M+7.3 // SURROGATES !

Pendant quelques jours, on flotte sur l’eau. Nous sommes en fin d’année, la magie de Noël existe bel et bien et nous avons eu la chance que cela tombe sur nous. De l’autre côté de l’océan, une personne absolument inconnue décide en quelques heures de porter notre bébé, et ce, désintéressée financièrement. C’est surréaliste. Bêtement, cela me rappelle la définition de Jean Savatier qui s’est risqué, en 1942, à une définition de mon métier, qui s’exerce en tant que profession libérale et qu’il décrit comme une activité désintéressée, contrairement aux professions commerciales. Je m’applique chaque jour à suivre ce bon conseil, malgré les moments de flottement quand je dois payer l’Urssaf et les salaires.

Une fois l’émotion passée, que fait-on ? Que dire à cette personne fabuleuse ? J’aurais bien évidemment mille choses à lui dire et très certainement autant de questions à lui poser, mais a-t-elle vraiment envie d’autant d’attention ? Où est la limite entre sembler froide et profiter de sa grande générosité, et être une grosse reloue bien trop intrusive ? Nous n’avons aucun référentiel sur le sujet, hormis… Le Petit Prince.

Il ne s’agit pas du passage sur le mouton dans sa boîte en carton, ni du boa qui a mangé un éléphant, que les grandes personnes perçoivent comme un chapeau… Non, il s’agit de la rencontre avec le renard.

— On ne connaît que les choses que l’on apprivoise, dit le renard. Les hommes n’ont plus le temps de rien connaître. Ils achètent des choses toutes faites chez les marchands. Mais comme il n’existe point de marchands d’amis, les hommes n’ont plus d’amis. Si tu veux un ami, apprivoise-moi !
— Que faut-il faire ? dit le petit prince.
— Il faut être très patient, répondit le renard. Tu t’assoiras d’abord un peu loin de moi, comme ça, dans l’herbe. Je te regarderai du coin de l’œil et tu ne diras rien. Le langage est source de malentendus. Mais, chaque jour, tu pourras t’asseoir un peu plus près…
— Le lendemain revint le petit prince.
— Il eût mieux valu revenir à la même heure, dit le renard. Si tu viens, par exemple, à quatre heures de l’après-midi, dès trois heures je commencerai d’être heureux. Plus l’heure avancera, plus je me sentirai heureux. À quatre heures déjà, je m’agiterai et m’inquiéterai ; je découvrirai le prix du bonheur ! Mais si tu viens n’importe quand, je ne saurai jamais à quelle heure m’habiller le cœur…

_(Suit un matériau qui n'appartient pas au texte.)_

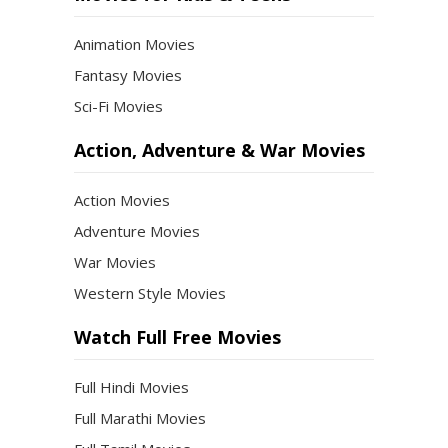
Animation Movies
Fantasy Movies
Sci-Fi Movies
Action, Adventure & War Movies
Action Movies
Adventure Movies
War Movies
Western Style Movies
Watch Full Free Movies
Full Hindi Movies
Full Marathi Movies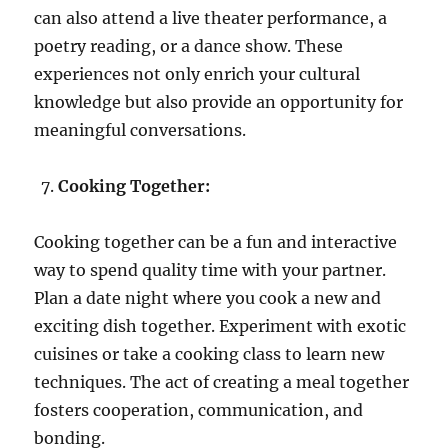
can also attend a live theater performance, a
poetry reading, or a dance show. These
experiences not only enrich your cultural
knowledge but also provide an opportunity for
meaningful conversations.
Cooking Together:
Cooking together can be a fun and interactive
way to spend quality time with your partner.
Plan a date night where you cook a new and
exciting dish together. Experiment with exotic
cuisines or take a cooking class to learn new
techniques. The act of creating a meal together
fosters cooperation, communication, and
bonding.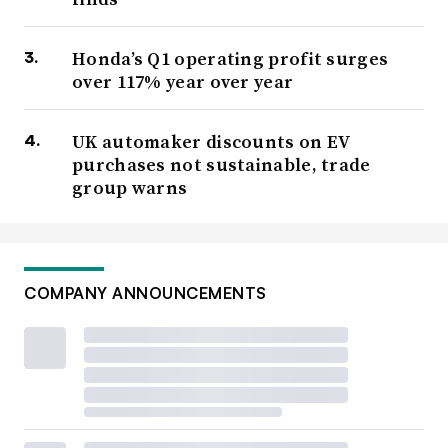
Honda’s Q1 operating profit surges
over 117% year over year
UK automaker discounts on EV
purchases not sustainable, trade
group warns
COMPANY ANNOUNCEMENTS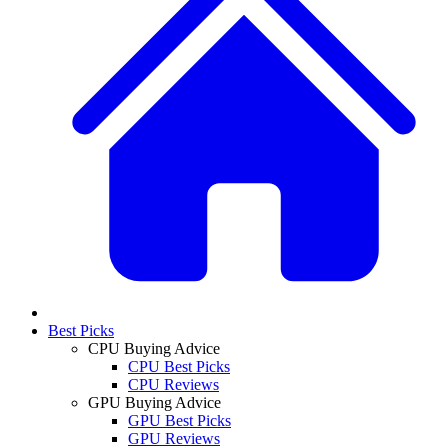
Best Picks
CPU Buying Advice
CPU Best Picks
CPU Reviews
GPU Buying Advice
GPU Best Picks
GPU Reviews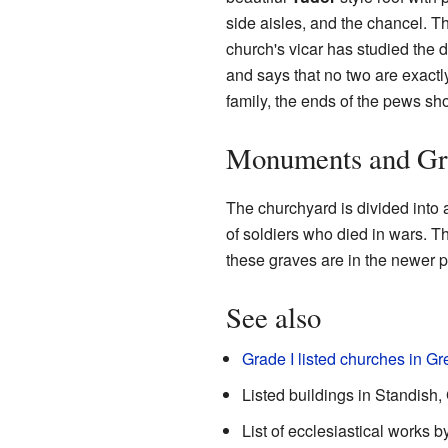
side aisles, and the chancel. Th
church's vicar has studied the d
and says that no two are exactly
family, the ends of the pews sho
Monuments and Gr
The churchyard is divided into 
of soldiers who died in wars. T
these graves are in the newer p
See also
Grade I listed churches in G
Listed buildings in Standish
List of ecclesiastical works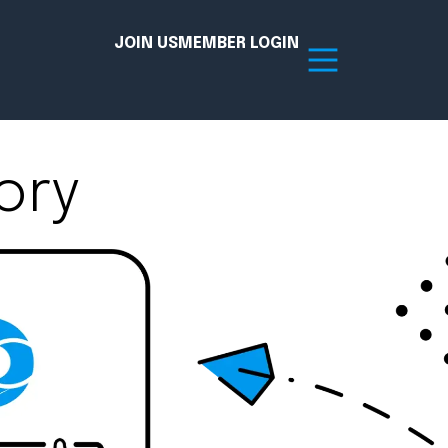
JOIN US
MEMBER LOGIN
ory
Resources
tion Hub
Member Board
acy
Committees
the Chamber today!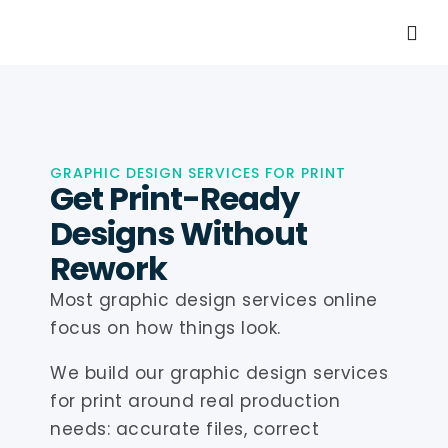
GRAPHIC DESIGN SERVICES FOR PRINT
Get Print-Ready
Designs Without
Rework
Most graphic design services online
focus on how things look.
We build our graphic design services
for print around real production
needs: accurate files, correct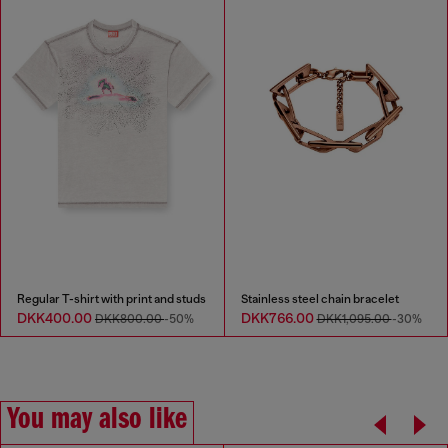
Regular T-shirt with print and studs
Stainless steel chain bracelet
DKK400.00
DKK766.00
DKK800.00
-50%
DKK1,095.00
-30%
You may also like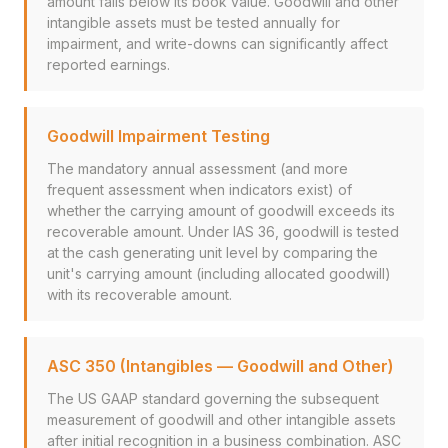
amount falls below its book value. Goodwill and other
intangible assets must be tested annually for
impairment, and write-downs can significantly affect
reported earnings.
Goodwill Impairment Testing
The mandatory annual assessment (and more
frequent assessment when indicators exist) of
whether the carrying amount of goodwill exceeds its
recoverable amount. Under IAS 36, goodwill is tested
at the cash generating unit level by comparing the
unit's carrying amount (including allocated goodwill)
with its recoverable amount.
ASC 350 (Intangibles — Goodwill and Other)
The US GAAP standard governing the subsequent
measurement of goodwill and other intangible assets
after initial recognition in a business combination. ASC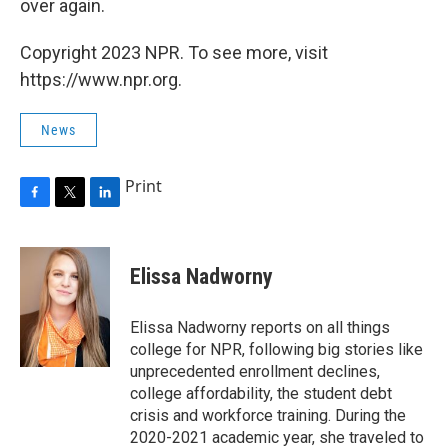
over again.
Copyright 2023 NPR. To see more, visit
https://www.npr.org.
News
Print
F
T
L
a
w
i
c
i
n
e
t
k
Elissa Nadworny
b
t
e
o
e
d
o
r
I
Elissa Nadworny reports on all things
k
n
college for NPR, following big stories like
unprecedented enrollment declines,
college affordability, the student debt
crisis and workforce training. During the
2020-2021 academic year, she traveled to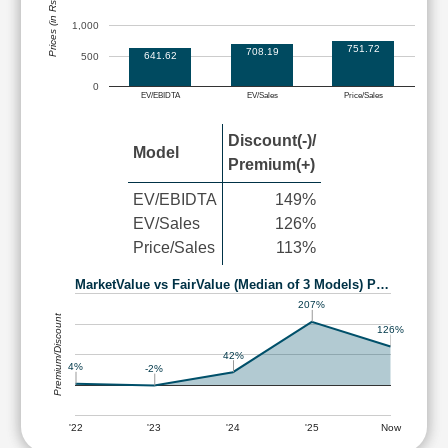
Prices (in Rs.)
1,000
751.72
708.19
641.62
500
0
EV/EBIDTA
EV/Sales
Price/Sales
Discount(-)/
Model
Premium(+)
EV/EBIDTA
149%
EV/Sales
126%
Price/Sales
113%
MarketValue vs FairValue (Median of 3 Models) P…
207%
Premium/Discount
126%
42%
4%
-2%
'22
'23
'24
'25
Now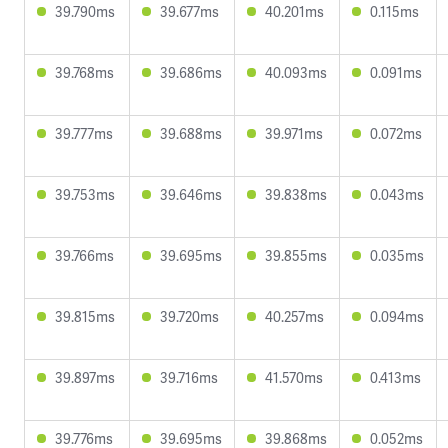
39.790ms
39.677ms
40.201ms
0.115ms
39.768ms
39.686ms
40.093ms
0.091ms
39.777ms
39.688ms
39.971ms
0.072ms
39.753ms
39.646ms
39.838ms
0.043ms
39.766ms
39.695ms
39.855ms
0.035ms
39.815ms
39.720ms
40.257ms
0.094ms
39.897ms
39.716ms
41.570ms
0.413ms
39.776ms
39.695ms
39.868ms
0.052ms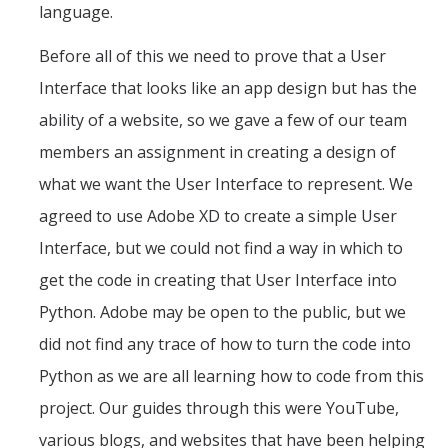
language.
Before all of this we need to prove that a User
Interface that looks like an app design but has the
ability of a website, so we gave a few of our team
members an assignment in creating a design of
what we want the User Interface to represent. We
agreed to use Adobe XD to create a simple User
Interface, but we could not find a way in which to
get the code in creating that User Interface into
Python. Adobe may be open to the public, but we
did not find any trace of how to turn the code into
Python as we are all learning how to code from this
project. Our guides through this were YouTube,
various blogs, and websites that have been helping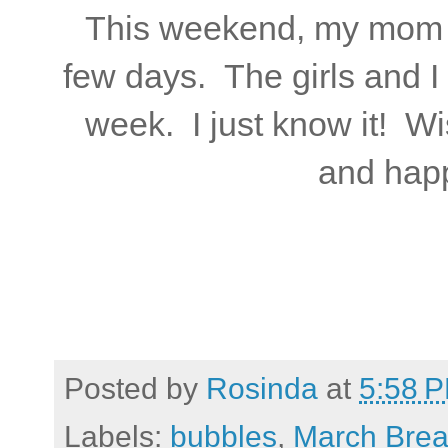
This weekend, my mom wi
few days. The girls and I 
week. I just know it! W
and hap
Posted by
Rosinda
at
5:58 
Labels:
bubbles
,
March Bre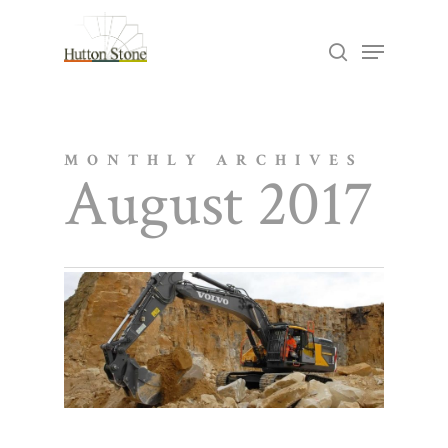
Skip
Menu
search
to
Close
main
Menu
content
MONTHLY ARCHIVES
August 2017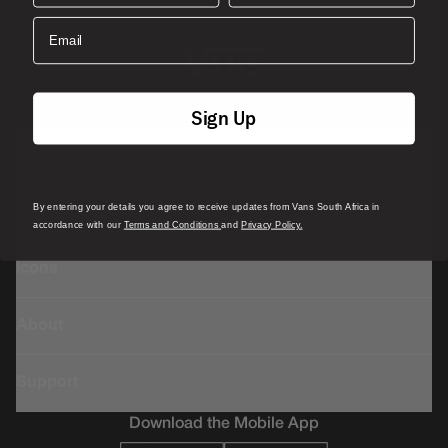
Email
Sign Up
Featured
By entering your details you agree to receive updates from Vans South Africa in
Sports
accordance with our
Terms and Conditions
and
Privacy Policy.
Icons
About
Support
Download the Mobile App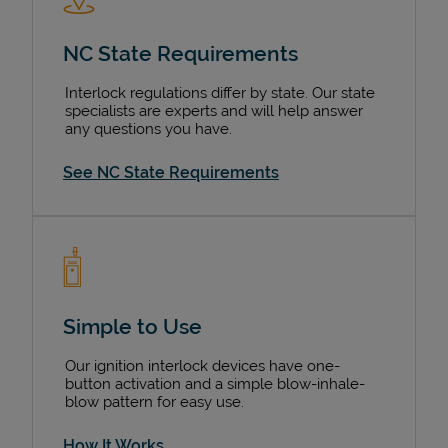
NC State Requirements
Interlock regulations differ by state. Our state
specialists are experts and will help answer
any questions you have.
See NC State Requirements
Pricing
Simple to Use
Our ignition interlock devices have one-
button activation and a simple blow-inhale-
blow pattern for easy use.
How It Works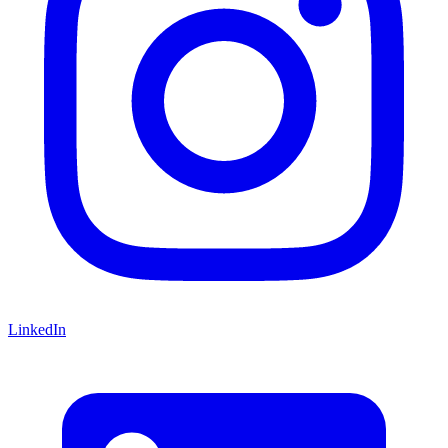
LinkedIn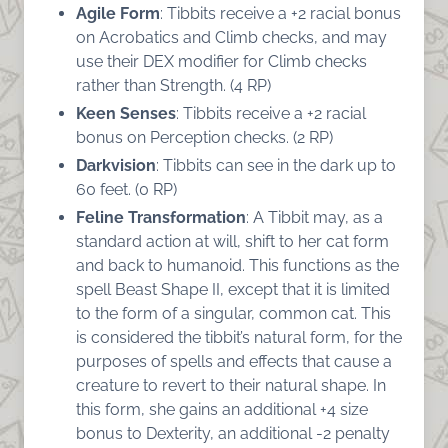
Agile Form
: Tibbits receive a +2 racial bonus
on Acrobatics and Climb checks, and may
use their DEX modifier for Climb checks
rather than Strength. (4 RP)
Keen Senses
: Tibbits receive a +2 racial
bonus on Perception checks. (2 RP)
Darkvision
: Tibbits can see in the dark up to
60 feet. (0 RP)
Feline Transformation
: A Tibbit may, as a
standard action at will, shift to her cat form
and back to humanoid. This functions as the
spell Beast Shape II, except that it is limited
to the form of a singular, common cat. This
is considered the tibbit’s natural form, for the
purposes of spells and effects that cause a
creature to revert to their natural shape. In
this form, she gains an additional +4 size
bonus to Dexterity, an additional -2 penalty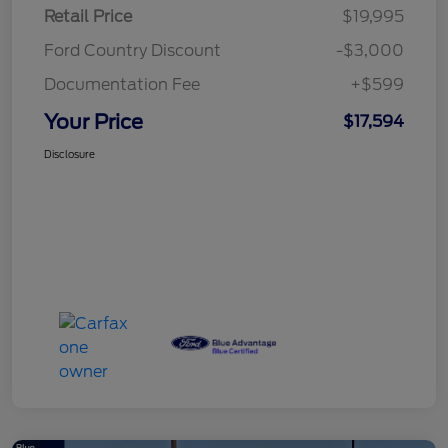
Retail Price
$19,995
Ford Country Discount
-$3,000
Documentation Fee
+$599
Your Price
$17,594
Disclosure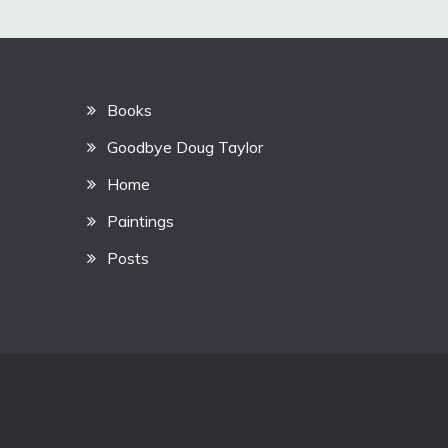
Books
Goodbye Doug Taylor
Home
Paintings
Posts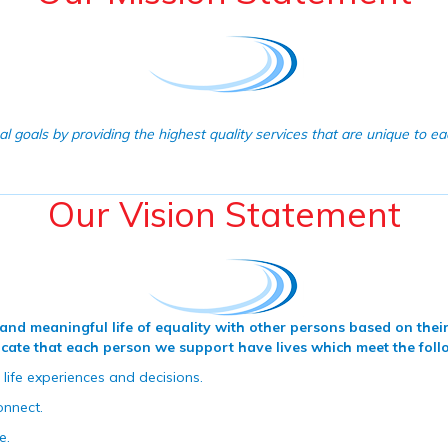
l goals by providing the highest quality services that are unique to e
Our Vision Statement
ll and meaningful life of equality with other persons based on th
vocate that each person we support have lives which meet the foll
 life experiences and decisions.
onnect.
e.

J’ignore pourquoi chaque lecture de ce livre me transporte vers des émotions absolument irrationnelles. J’ai bien quelques vagues souvenirs d’un spectacle de collège, où, tour à tour, nous montions sur scène pour interpréter un personnage, et, me semble-t-il, je jouais l’allumeur de réverbères. Mais cela me semble insuffisant pour expliquer cette émotion. Ou bien est-ce ce passage qui me marque à vie, sur la vision des grandes personnes…

Quoi qu’il en soit, il faudra donc faire preuve de patience afin de construire une relation saine avec la mère porteuse. Tisser des liens jour après jour, y aller tranquillement. Et finalement, cela paraît bien normal. D’autant plus que, pour l’instant, nous avons peu d’administratif qui nous attend. Dans la série des mails reçus la nuit du bonheur, il y avait : le contact de l’avocat, le contact de notre nouvelle clinique, le contact du psy, un certain Jeff, et celui d’une gestionnaire en assurance…

Nous devons aussi faire traverser Toronto à nos embryons bien-aimés.